What if Greta is Right?

Teen climate activist Greta Thunberg has developed a high profile over the last year winning Time Magazine’s prestigious Person of the Year award in 2019 and speaking at many conferences, including most recently the World Economic Forum in Davos.

Greta’s message is simple.  The world needs to drastically reduce its emissions of greenhouse gases, principally carbon dioxide, and quickly.  The question is what happens if emissions are not reduced sufficiently and what is the necessary time frame to effect the reduction?  Greta says there is a global “carbon budget” which is the maximum amount of carbon the world can convert to carbon dioxide before the levels of atmospheric carbon dioxide hit a point where they are so high it becomes impossible to contain global warming and the change will be irreversible, unstable and uncontrollable.  Greta believes such a situation will probably lead to extreme weather patterns that it affects human civilisation as we presently know it.  According to figures cited by Greta, at the current rate of carbon dioxide emissions, the point where the “carbon budget” is fully expended is eight and a half years away.

Assuming Greta is right, what are the implications?  It is unlikely the extreme weather patterns she cites will suddenly appear out of nowhere in eight and a half years’ time. It is far more likely the world moves progressively from its current weather patterns to these more extreme ones.  What this will mean in practical terms is the current bush fires in Australia not only become the norm but become more extreme and more severe over the next few years; similarly, with droughts, floods, violent storms and other extreme weather conditions both in Australia and globally.

A logical response to these worsening weather-related incidents will be increased actions by governments.  As we saw with the Australian bush fires, politically having no climate change policy and doing very little as Australia topped the list of the world’s largest carbon polluters on a per capita basis was largely an electoral asset to the Coalition government in the May 2019 elections campaigning on the negative economic impacts of addressing climate change. However, this lack of coherent policy has now turned into a political liability.  Likely action, when and if it is taken, will centre on reducing the use of fossil fuels, which Amicus believes ultimately must be to make polluters pay for the costs of the pollution they are creating and thus provide economic incentives for them to pollute less within a market economy.

Even if Greta is “half right”, the results of increased carbon pollution will most likely be the same but only over a longer time frame.  The populace in each country will demand their governments take action to reduce emissions and the extremity of these actions will be proportional to the severity of the weather-related incidents those countries are experiencing.  The economic and social pain of taking action (e.g. loss of jobs by closing coal mines, transitioning to electric cars and flying less) will be balanced by the economic and social pain of not taking action (e.g. bush fires, floods, droughts, storms and rising sea levels).  Effects are unlikely to be confined within national borders.  Accounting for the costs of pollution will probably affect global trade, with importing countries charging exporting countries for the pollution caused by the manufacture and transport of their imported goods to put them on an even playing field with domestic industries where the domestic government already make these domestic polluters pay.

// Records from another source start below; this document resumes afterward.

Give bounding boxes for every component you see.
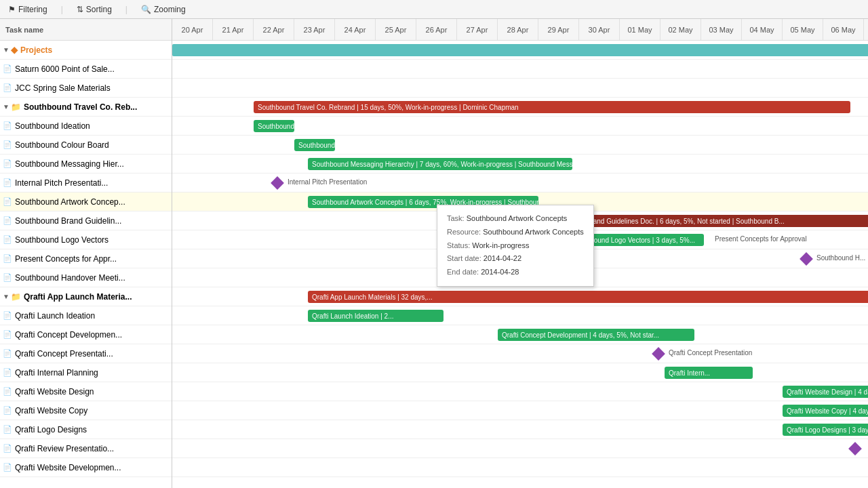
file-icon-sb-artwork: 📄 bbox=[3, 197, 12, 206]
task-row-q-internal[interactable]: 📄 Qrafti Internal Planning bbox=[0, 363, 172, 382]
file-icon-q-logo: 📄 bbox=[3, 425, 12, 434]
sort-icon: ⇅ bbox=[77, 5, 83, 14]
task-label-jcc: JCC Spring Sale Materials bbox=[15, 83, 111, 93]
gantt-row-q-review bbox=[172, 439, 868, 458]
task-label-sb-logo: Southbound Logo Vectors bbox=[15, 235, 108, 245]
task-row-q-review[interactable]: 📄 Qrafti Review Presentatio... bbox=[0, 439, 172, 458]
milestone-q-concept-pres[interactable] bbox=[652, 347, 665, 361]
milestone-q-review[interactable] bbox=[848, 442, 862, 455]
task-row-saturn[interactable]: 📄 Saturn 6000 Point of Sale... bbox=[0, 60, 172, 79]
task-row-sb-ideation[interactable]: 📄 Southbound Ideation bbox=[0, 117, 172, 136]
task-row-projects[interactable]: ▼ ◆ Projects bbox=[0, 41, 172, 60]
expand-icon-projects: ▼ bbox=[3, 46, 9, 54]
task-row-q-logo[interactable]: 📄 Qrafti Logo Designs bbox=[0, 420, 172, 439]
date-30apr: 30 Apr bbox=[579, 19, 620, 40]
bar-q-logo[interactable]: Qrafti Logo Designs | 3 days,... bbox=[783, 424, 868, 436]
gantt-row-q-concept-dev: Qrafti Concept Development | 4 days, 5%,… bbox=[172, 325, 868, 344]
gantt-row-projects bbox=[172, 41, 868, 60]
task-label-sb-messaging: Southbound Messaging Hier... bbox=[15, 159, 124, 169]
folder-icon-qrafti: 📁 bbox=[11, 292, 21, 302]
date-29apr: 29 Apr bbox=[538, 19, 579, 40]
date-06may: 06 May bbox=[823, 19, 864, 40]
tooltip-end-label: End date: bbox=[447, 268, 479, 276]
task-row-sb-logo[interactable]: 📄 Southbound Logo Vectors bbox=[0, 230, 172, 249]
task-row-q-web-dev[interactable]: 📄 Qrafti Website Developmen... bbox=[0, 458, 172, 477]
file-icon-q-web-copy: 📄 bbox=[3, 406, 12, 415]
task-row-q-ideation[interactable]: 📄 Qrafti Launch Ideation bbox=[0, 306, 172, 325]
date-21apr: 21 Apr bbox=[213, 19, 254, 40]
task-row-sb-messaging[interactable]: 📄 Southbound Messaging Hier... bbox=[0, 155, 172, 174]
tooltip-start-value: 2014-04-22 bbox=[484, 254, 521, 262]
expand-icon-qrafti: ▼ bbox=[3, 293, 9, 300]
task-panel: Task name ▼ ◆ Projects 📄 Saturn 6000 Poi… bbox=[0, 19, 172, 488]
task-row-jcc[interactable]: 📄 JCC Spring Sale Materials bbox=[0, 79, 172, 98]
projects-label: Projects bbox=[20, 45, 52, 55]
gantt-row-saturn bbox=[172, 60, 868, 79]
project-top-bar bbox=[172, 44, 868, 56]
task-row-sb-pitch[interactable]: 📄 Internal Pitch Presentati... bbox=[0, 174, 172, 192]
tooltip-task-row: Task: Southbound Artwork Concepts bbox=[447, 212, 584, 226]
task-label-q-web-dev: Qrafti Website Developmen... bbox=[15, 463, 121, 472]
file-icon-sb-brand: 📄 bbox=[3, 216, 12, 225]
date-04may: 04 May bbox=[742, 19, 783, 40]
date-27apr: 27 Apr bbox=[457, 19, 498, 40]
date-22apr: 22 Apr bbox=[254, 19, 294, 40]
task-row-sb-present[interactable]: 📄 Present Concepts for Appr... bbox=[0, 249, 172, 268]
tooltip-resource-value: Southbound Artwork Concepts bbox=[483, 228, 584, 236]
file-icon-sb-pitch: 📄 bbox=[3, 178, 12, 187]
gantt-row-q-logo: Qrafti Logo Designs | 3 days,... bbox=[172, 420, 868, 439]
file-icon-sb-handover: 📄 bbox=[3, 273, 12, 282]
bar-q-web-copy[interactable]: Qrafti Website Copy | 4 days, 5... bbox=[783, 405, 868, 417]
date-05may: 05 May bbox=[783, 19, 823, 40]
task-row-q-web-copy[interactable]: 📄 Qrafti Website Copy bbox=[0, 401, 172, 420]
milestone-sb-pitch[interactable] bbox=[271, 176, 284, 190]
milestone-sb-present[interactable] bbox=[800, 252, 813, 266]
label-sb-handover: Southbound H... bbox=[816, 254, 865, 262]
bar-q-concept-dev[interactable]: Qrafti Concept Development | 4 days, 5%,… bbox=[498, 329, 694, 341]
file-icon-q-web-design: 📄 bbox=[3, 387, 12, 396]
task-label-q-web-copy: Qrafti Website Copy bbox=[15, 406, 87, 415]
bar-southbound-travel[interactable]: Southbound Travel Co. Rebrand | 15 days,… bbox=[254, 101, 850, 113]
date-20apr: 20 Apr bbox=[172, 19, 213, 40]
bar-q-web-design[interactable]: Qrafti Website Design | 4 days... bbox=[783, 386, 868, 398]
task-label-sb-present: Present Concepts for Appr... bbox=[15, 254, 117, 264]
task-row-southbound[interactable]: ▼ 📁 Southbound Travel Co. Reb... bbox=[0, 98, 172, 117]
zooming-button[interactable]: 🔍 Zooming bbox=[138, 5, 189, 14]
date-24apr: 24 Apr bbox=[335, 19, 376, 40]
task-row-sb-artwork[interactable]: 📄 Southbound Artwork Concep... bbox=[0, 192, 172, 211]
task-row-q-web-design[interactable]: 📄 Qrafti Website Design bbox=[0, 382, 172, 401]
bar-sb-messaging[interactable]: Southbound Messaging Hierarchy | 7 days,… bbox=[308, 158, 572, 170]
task-row-sb-handover[interactable]: 📄 Southbound Handover Meeti... bbox=[0, 268, 172, 287]
sorting-button[interactable]: ⇅ Sorting bbox=[74, 5, 115, 14]
bar-q-ideation[interactable]: Qrafti Launch Ideation | 2... bbox=[308, 310, 443, 322]
gantt-area[interactable]: 20 Apr 21 Apr 22 Apr 23 Apr 24 Apr 25 Ap… bbox=[172, 19, 868, 488]
task-label-q-logo: Qrafti Logo Designs bbox=[15, 425, 87, 434]
gantt-row-qrafti: Qrafti App Launch Materials | 32 days,..… bbox=[172, 287, 868, 306]
file-icon-q-internal: 📄 bbox=[3, 368, 12, 377]
task-row-sb-brand[interactable]: 📄 Southbound Brand Guidelin... bbox=[0, 211, 172, 230]
file-icon-sb-present: 📄 bbox=[3, 254, 12, 263]
file-icon-q-concept-pres: 📄 bbox=[3, 349, 12, 358]
bar-qrafti[interactable]: Qrafti App Launch Materials | 32 days,..… bbox=[308, 291, 868, 303]
tooltip-start-label: Start date: bbox=[447, 254, 481, 262]
task-label-sb-brand: Southbound Brand Guidelin... bbox=[15, 216, 121, 226]
date-02may: 02 May bbox=[660, 19, 701, 40]
tooltip-task-value: Southbound Artwork Concepts bbox=[467, 214, 568, 222]
date-23apr: 23 Apr bbox=[294, 19, 335, 40]
toolbar: ⚑ Filtering | ⇅ Sorting | 🔍 Zooming bbox=[0, 0, 868, 19]
task-row-q-concept-pres[interactable]: 📄 Qrafti Concept Presentati... bbox=[0, 344, 172, 363]
task-row-q-concept-dev[interactable]: 📄 Qrafti Concept Developmen... bbox=[0, 325, 172, 344]
bar-q-internal[interactable]: Qrafti Intern... bbox=[665, 367, 753, 379]
label-sb-present: Present Concepts for Approval bbox=[715, 235, 807, 243]
task-label-sb-pitch: Internal Pitch Presentati... bbox=[15, 178, 108, 188]
task-row-qrafti[interactable]: ▼ 📁 Qrafti App Launch Materia... bbox=[0, 287, 172, 306]
task-row-sb-colour[interactable]: 📄 Southbound Colour Board bbox=[0, 136, 172, 155]
filtering-button[interactable]: ⚑ Filtering bbox=[5, 5, 50, 14]
bar-sb-colour[interactable]: Southbound... bbox=[294, 139, 335, 151]
file-icon-q-ideation: 📄 bbox=[3, 311, 12, 320]
bar-sb-ideation[interactable]: Southbound Ideation | 2... bbox=[254, 120, 294, 132]
task-header-label: Task name bbox=[5, 26, 43, 34]
file-icon-q-web-dev: 📄 bbox=[3, 463, 12, 472]
date-28apr: 28 Apr bbox=[498, 19, 538, 40]
gantt-row-sb-messaging: Southbound Messaging Hierarchy | 7 days,… bbox=[172, 155, 868, 174]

Amicus believes this will create both investment risks and opportunities.  For conservative Australian investors who generally place monies with banks and other authorised deposit taking institutions, the immediate risks will be limited.  Smaller ADI’s have balance sheets largely dominated by residential mortgages and unless there are large exposures to rural properties in fire or flood affected areas, the risk is confined to the overall economic impacts of a global or domestic recession causing falling house prices and rising unemployment.  This does not seem an immediate threat. 

The major banks will have exposures to fossil fuel industries, but these are likely to be tightly managed and many of these are to integrated companies, such as AGL who are transitioning from fossil fuels to renewables so they may themselves benefit from the transition if they manage their businesses well.  Loan losses, if they occur, can likely be contained.  Last week, the Bank of International Settlements in their “Green Swan” paper suggested there was a risk central banks would need to purchase loans made by commercial banks to coal mines and power stations to avert another financial crisis. Amicus thinks this is unlikely in Australia as the major banks are robust financially and have only moderate exposures. ANZ announced in early January it was shedding about $700 million of its exposure to thermal coal in the next four years, bringing its total exposure down to under $300 million, a figure comparable to those of CBA and NAB.

A third set of ADI’s are those linked to insurance companies (AMP, Suncorp, etc). Again these risks are likely manageable because these companies will themselves re-insure their risks and manage them as part of a wider diversified portfolio.  Further, many weather related risks will simply become “uninsurable” as insurers withdraw from the market so risk will be transferred to the home-owner who is forced to bear the financial risk of choosing to live in a bush fire prone area (or one prone to flooding or storms) rather than investors in the insurance company.